The offer in the instant case was evidenced by the contract signed by T. M. Burgin. T. M. Burgin did not send the contract through the mail. He did not know who owned the property. He signed the contract and delivered the contract manually to T. E. Bonner, an agent of the sellers. T. E. Bonner, in his capacity as such agent, mailed the contract to Mrs. Tes A. Phillips. The partially executed contract was placed in the mail by Mrs. Tes A. Phillips, not addressed to T. M. Burgin who made the offer, but to T. E. Bonner, her agent. In the case of Scottish American Mortgage Co. v. Davis, 96 Tex. 504,74 S.W. 17, 97 Am.St.Rep. 932, it is held that where the offer is not made by mail, but accepted by a letter deposited in the mail, but intercepted before delivery, there was no binding agreement on the purchaser and he was at liberty to withdraw.
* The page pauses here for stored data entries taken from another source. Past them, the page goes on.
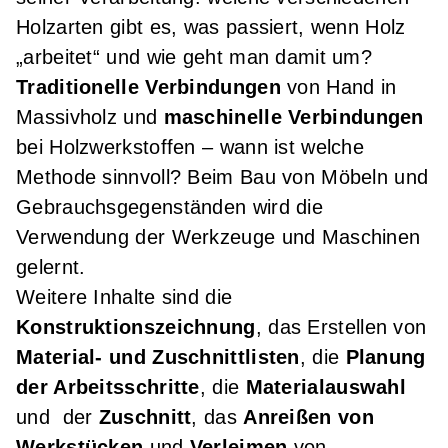
Holzarten gibt es, was passiert, wenn Holz
„arbeitet“ und wie geht man damit um?
Traditionelle Verbindungen
von Hand in
Massivholz und
maschinelle Verbindungen
bei Holzwerkstoffen – wann ist welche
Methode sinnvoll? Beim Bau von Möbeln und
Gebrauchsgegenständen wird die
Verwendung der Werkzeuge und Maschinen
gelernt.
Weitere Inhalte sind die
Konstruktionszeichnung
, das Erstellen von
Material- und Zuschnittlisten
, die
Planung
der Arbeitsschritte
, die
Materialauswahl
und der
Zuschnitt
, das
Anreißen von
Werkstücken
und
Verleimen
von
The evidence shows that T. M. Burgin did not make any offer by mail. He did not write Mrs. Tes A. Phillips. Mrs. Tes A. Phillips returned the contract to T. E. Bonner. Accordingly, no acceptance of the contract was ever made to T. M. Burgin. See Guardian National Bank v. Huntington County State Bank,206 Ind. 185, 187 N.E. 388, 92 A.L.R. 1056.
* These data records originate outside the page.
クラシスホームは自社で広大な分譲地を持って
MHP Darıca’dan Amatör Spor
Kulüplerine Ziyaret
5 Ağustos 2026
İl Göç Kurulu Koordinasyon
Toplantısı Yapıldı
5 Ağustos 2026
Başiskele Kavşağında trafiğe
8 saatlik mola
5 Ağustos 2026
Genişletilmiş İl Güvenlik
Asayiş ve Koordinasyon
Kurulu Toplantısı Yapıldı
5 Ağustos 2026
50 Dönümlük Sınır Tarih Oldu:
In Helperin v. Guzzardi, 108 Cal.App.2d 125, 238 P.2d 141,143, the court, speaking on the question of delivery, said:

"Furthermore there was no delivery such as to result in the formation of a contract. The writing provided that the seller was to pay Prindle a broker's commission * * * By the oral agreement Prindle became the special agent of Guzzardi with respect to possession of the writing and received it in *85 that capacity. It was returnable upon demand when it became certain Mrs. Guzzardi would not sign it. The possession of Prindle was subject to the right of Guzzardi to recall the writing. An instrument placed in the hands of a third party is not delivered as long as the signer retains control of it. Williams v. Kidd, 170 Cal. 631, 637, 151 P. 1; Hudemann v. Dodson, 215 Cal. 3, 6, 7 P.2d 997. Whether it is a deed or other instrument, the intention of the depositor to part with or retain control is the deciding factor."
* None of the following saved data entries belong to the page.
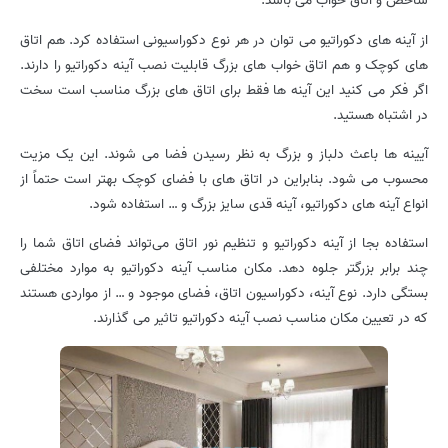
شاخص و اتاق خواب می باشد.
از آینه های دکوراتیو می توان در هر نوع دکوراسیونی استفاده کرد. هم اتاق
های کوچک و هم اتاق خواب های بزرگ قابلیت نصب آینه دکوراتیو را دارند.
اگر فکر می کنید این آینه ها فقط برای اتاق های بزرگ مناسب است سخت
در اشتباه هستید.
آیینه ها باعث دلباز و بزرگ به نظر رسیدن فضا می شوند. این یک مزیت
محسوب می شود. بنابراین در اتاق های با فضای کوچک بهتر است حتماً از
انواع آینه های دکوراتیو، آینه قدی سایز بزرگ و … استفاده شود.
استفاده بجا از آینه دکوراتیو و تنظیم نور اتاق می‌تواند فضای اتاق شما را
چند برابر بزرگتر جلوه دهد. مکان مناسب آینه دکوراتیو به موارد مختلفی
بستگی دارد. نوع آینه، دکوراسیون اتاق، فضای موجود و … از مواردی هستند
که در تعیین مکان مناسب نصب آینه دکوراتیو تاثیر می گذارند.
II. It is insisted that the admission in evidence of the appraisal of the property made by J. Hudson Barker, deceased, constitutes reversible error because the appraisal is hearsay. Without conceding this to be error, it should be pointed out that the question of valuation was not a material issue in the case, but merely a collateral matter. The appraisal was admitted to lend credibility to the testimony of both Mr. Leader and Mr. Tenenbaum to the effect that an appraisal had previously been made of all the property, on account of the minor's interest in the property and that this was necessary in order to obtain court approval of any sale. According to the testimony both Mr. Leader and Mr. Tenenbaum pointed out to T. E. Bonner when he solicited a listing of the property that they could not and would not recommend a sale below the value as appraised by Mr. Barker. The value of the property as shown by the appraisal was $39,000 but the offer was for $30,000. If error, the error consisted in the admission in evidence of illegal evidence not affecting the sole fact question of acceptance of the contract by the appellees. Aetna Ins. Co. v. Kacharos, 226 Ala. 504, 147 So. 438, 91 A.L.R. 1432. Besides in Howell v. Dodd, 229 Ala. 393, 157 So. 211, 214, this court said:

"The questions to which these assignments relate do not show that injury resulted from the ruling. * * * Injury will not be presumed but must be affirmatively disclosed."

Supreme Court Rule 45.

Upon a careful consideration of the evidence, which we have not undertaken to set out in detail, and the principles of law involved, we think that the decree of the lower court should be upheld.

Affirmed.

LIVINGSTON, C. J., and LAWSON and MERRILL, JJ., concur.